ちはやぶる かものやしろの ひめこまつ よろづよふとも いろはかはらじ
ちはやぶる 賀茂の社の 姫子松 よろづ世経とも 色はかはらじ
藤原敏行
賀茂の社の姫子松は、万代を経ても色が変わることはあるまい。
詞書には「冬の賀茂の祭の歌」とあります。「ちはやぶる」は枕詞。普通は「神」に掛かりますが、ここでは 0487 と同じく「賀茂」に掛かってますね。「姫」「子」はいずれも小さいことを表す接頭語です。
さて、今日ご紹介する歌は第1100番。古今和歌集全巻の最後です。松の木を永遠を歌うこの歌を最後にもってきたのは、古今和歌集が末永く世に伝わってほしいという願いの表れでしょうか。

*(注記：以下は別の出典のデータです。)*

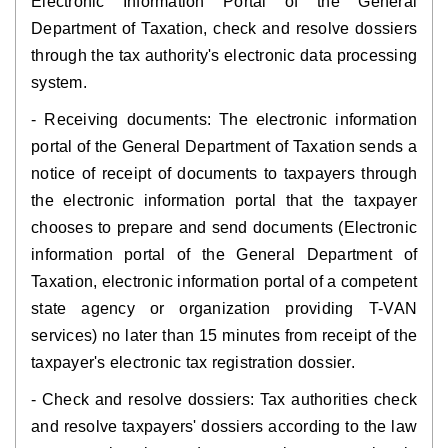
Electronic Information Portal of the General
Department of Taxation, check and resolve dossiers
through the tax authority's electronic data processing
system.
- Receiving documents: The electronic information
portal of the General Department of Taxation sends a
notice of receipt of documents to taxpayers through
the electronic information portal that the taxpayer
chooses to prepare and send documents (Electronic
information portal of the General Department of
Taxation, electronic information portal of a competent
state agency or organization providing T-VAN
services) no later than 15 minutes from receipt of the
taxpayer's electronic tax registration dossier.
- Check and resolve dossiers: Tax authorities check
and resolve taxpayers' dossiers according to the law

このあと、墨滅歌(すみけちうた)11首ごご紹介しますので、この一日一首の古今和歌集紹介はまだ少し続きますが、大きな区切りに到達しました。3年余り続けて来てここまで来たので感慨はもちろんありますが、それよりも終わってしまう寂しさの方が今は強いですね。
本当の全巻読み切りまであと11日。最後までお付き合いいただければ嬉しく思います。